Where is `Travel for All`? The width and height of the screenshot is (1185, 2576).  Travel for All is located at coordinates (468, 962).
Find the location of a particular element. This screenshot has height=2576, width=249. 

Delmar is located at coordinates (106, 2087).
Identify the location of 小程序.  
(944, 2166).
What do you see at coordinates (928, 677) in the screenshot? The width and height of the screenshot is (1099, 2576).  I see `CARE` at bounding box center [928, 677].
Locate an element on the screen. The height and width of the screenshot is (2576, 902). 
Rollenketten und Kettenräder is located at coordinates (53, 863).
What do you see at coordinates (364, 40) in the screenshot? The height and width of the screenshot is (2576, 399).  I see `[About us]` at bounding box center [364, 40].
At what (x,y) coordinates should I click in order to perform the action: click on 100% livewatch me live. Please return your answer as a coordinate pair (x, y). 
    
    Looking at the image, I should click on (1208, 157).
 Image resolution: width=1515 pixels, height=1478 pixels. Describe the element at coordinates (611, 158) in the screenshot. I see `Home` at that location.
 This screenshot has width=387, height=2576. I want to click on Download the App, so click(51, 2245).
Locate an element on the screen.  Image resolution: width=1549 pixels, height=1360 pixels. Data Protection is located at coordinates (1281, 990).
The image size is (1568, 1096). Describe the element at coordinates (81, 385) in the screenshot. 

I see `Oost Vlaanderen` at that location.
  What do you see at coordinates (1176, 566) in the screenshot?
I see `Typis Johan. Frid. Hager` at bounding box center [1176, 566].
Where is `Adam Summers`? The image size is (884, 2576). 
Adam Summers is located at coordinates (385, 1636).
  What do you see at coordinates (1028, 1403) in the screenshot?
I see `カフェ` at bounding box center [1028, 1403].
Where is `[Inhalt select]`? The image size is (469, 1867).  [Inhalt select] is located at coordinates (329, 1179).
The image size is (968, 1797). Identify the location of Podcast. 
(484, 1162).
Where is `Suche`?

----------------------------------------

Your goal:
There is one span to return: the line holding "The image size is (968, 1797)." and every line after it through the end of the listing above; please give it exactly and add nothing.

Answer box:
The image size is (968, 1797). Identify the location of Podcast. 
(484, 1162).
Where is `Suche`?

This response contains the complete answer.